FILSAFAT PENDIDIKAN
Tinjauan ontologi, Epistemologi dan Aksiologi dalam sebuah kasus pendidikan
KATA PENGANTAR
Puji syukur senantiasa penulis panjatkan atas kehadirat Allah SWT. Karena
atas rahmat dan hidayahnya-lah sehingga
makalah ini dapat diselesaikan tepat pada waktunya.
Makalah ini disusun agar pembaca dapat mengetahui kajian-kajian
ontologi, epistemologi dan aksiologi dalam salah satu contoh kasus dalam dunia
pendidikan.
Penulis juga mengucapkan banyak terimah kasih kepada
teman-teman yang sudah membantu sehingga makalah ini dapat di selesaikan dengan
baik.
Makalah ini disusun semaksimal mungkin.Penulis menyadari
masih banyak kekurangan-kekurangan baik dalam teknik penulisan maupun pemaparan
materi.Oleh karena itu, di harapkan pembaca memberikan kritik dan saran untuk
lebih menyempurnakan makalah ini.
Semoga makalah ini memberikan manfaat dan dapat memperluas
wawasan pembaca sesuai dengan harapan.
Makassar,
31 Desember 2016
Penulis
DAFTAR
ISI
Kata pengantar……………..………………………………..………. i
Daftra isi………………………………………………………..…….. ii
Bab
1 Pendahuluan……………………………………………………. 1
Bab
2. Kajian Ontologi, Epistemologi dan Aksiologi
a.
Kajian ontologi…..………………………………..………. 3
b.
Pandangan epistemologi………………………….………. 6
c.
Kajian aksiologi………………………………………….. 8
Bab
3. Penutup………………………………………………………. 12
BAB 1
PENDAHULUAN
Kekerasan adalah
berkaitan dengan aktivitas mendidik, yang oleh Charters (dalam Anshori,
2008) dan Salim (1991&1987) diartikan sebagai tindakan keras (baik fisik
maupun non fisik) yang dilakukan oleh guru terhadap siswanya dengan alasan
pendisiplinan atau dengan tujuan mendidik yang menimbulkan luka fisik maupun
psikis.
Hal yang menyangkut, hukuman fisik bagi
anak-anak, menurut hasil penelitian ini yang meliputi dilema hukuman
fisik terhadap anak-anak, [1][1] yang sudah dilarang oleh UU RI No.23 tahun
2002. Undang-Undang Perlindungan Anak Nomor. 23 tahun 2002 Bab 54
secara tegas menyatakan bahwa, “guru dan siapapun lainnya di
sekolah, dilarang memberikan hukuman fisik, kepada anak-anak.”
Permasalahan
Dari artikel “ Jika Murid Salah,Bolehkah Guru Menghukum “,ada beberapa permasalahan :
1. Perilaku siswa yang di anggap tidak sopan oleh guru Bimbingan dan Penyuluhan karena menuliskan kata-kata jorok di dalam buku sakunya.
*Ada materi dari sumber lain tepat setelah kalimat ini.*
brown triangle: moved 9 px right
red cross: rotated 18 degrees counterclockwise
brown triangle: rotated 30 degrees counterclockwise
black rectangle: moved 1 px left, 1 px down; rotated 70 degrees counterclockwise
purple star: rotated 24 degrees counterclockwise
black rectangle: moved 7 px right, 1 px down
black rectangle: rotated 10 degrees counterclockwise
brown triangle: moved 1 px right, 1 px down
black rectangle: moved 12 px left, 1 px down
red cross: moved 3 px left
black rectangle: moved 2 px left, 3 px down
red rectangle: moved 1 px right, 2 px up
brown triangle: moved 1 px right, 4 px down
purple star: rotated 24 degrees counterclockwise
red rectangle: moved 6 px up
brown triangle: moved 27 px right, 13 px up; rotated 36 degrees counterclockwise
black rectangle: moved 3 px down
2. Hukuman yang diberikan oleh guru terhadap siswa yang dianggap melanggar tata krama.
3. Hukuman fisik yang dilakukan oleh guru berupa penamparan sebagai upaya untuk mendiskripsikan anak.
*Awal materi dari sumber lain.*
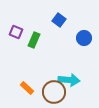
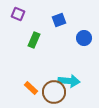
blue square: rotated 32 degrees clockwise
purple square: moved 2 px right, 18 px up
cyan arrow: moved 1 px down
orange rectangle: moved 4 px right
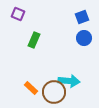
blue square: moved 23 px right, 3 px up
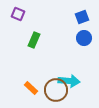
brown circle: moved 2 px right, 2 px up
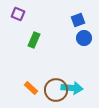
blue square: moved 4 px left, 3 px down
cyan arrow: moved 3 px right, 7 px down
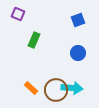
blue circle: moved 6 px left, 15 px down
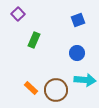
purple square: rotated 24 degrees clockwise
blue circle: moved 1 px left
cyan arrow: moved 13 px right, 8 px up
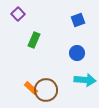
brown circle: moved 10 px left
Dari artikel “ Jika Murid Salah,Bolehkah Guru Menghukum “,ada beberapa permasalahan :
1. Perilaku siswa yang di anggap tidak sopan oleh guru Bimbingan dan Penyuluhan karena menuliskan kata-kata jorok di dalam buku sakunya.
2. Hukuman yang diberikan oleh guru terhadap siswa yang dianggap melanggar tata krama.
3. Hukuman fisik yang dilakukan oleh guru berupa penamparan sebagai upaya untuk mendiskripsikan anak.
4. Reaksi orang tua terhadap hukuman
fisik yang di lakukan oleh guru Bimbingan dan Penyuluhan.
BAB 2
KAJIAN ONTOLOGI,
EPISTEMOLOGI DAN AKSIOLOGI
1. Kajian-Kajian Ontologi
Pendidikan dan pengajaran memang tidak identik
dengan kekerasan, baik di masa yang lalu apalagi sekarang ini. Tapi
kekerasan sering kali dihubung-hubungkan dengan kedisiplinan dan penerapannya
dalam dunia pendidikan. Istilah “tegas” dalam membina sikap disiplin pada
anak didik.
Di lingkungan pendidikan para guru biasa
menerapkan norma kejujuran dan kedisiplinan. Namun untuk melaksanakannya tidak
mudah, karena ada banyak siswa dengan berbagai macam karakter yang harus di
didik.
Belakangan ini banyak terjadi berbagai macam
kasus yang terjadi di lingkungan pendidikan yang berhubungan dengan kekerasan
yang di lakukan oleh guru terhadap anak didiknya. Seperti contoh artikel “JIKA
MURID SALAH, BOLEHKAH GURU MENGHUKUM”
Kebanyakan dari kasus yang terjadi disebabkan
oleh penerapan norma kedisiplinan yang terlalu di paksakan terhadap anak didik.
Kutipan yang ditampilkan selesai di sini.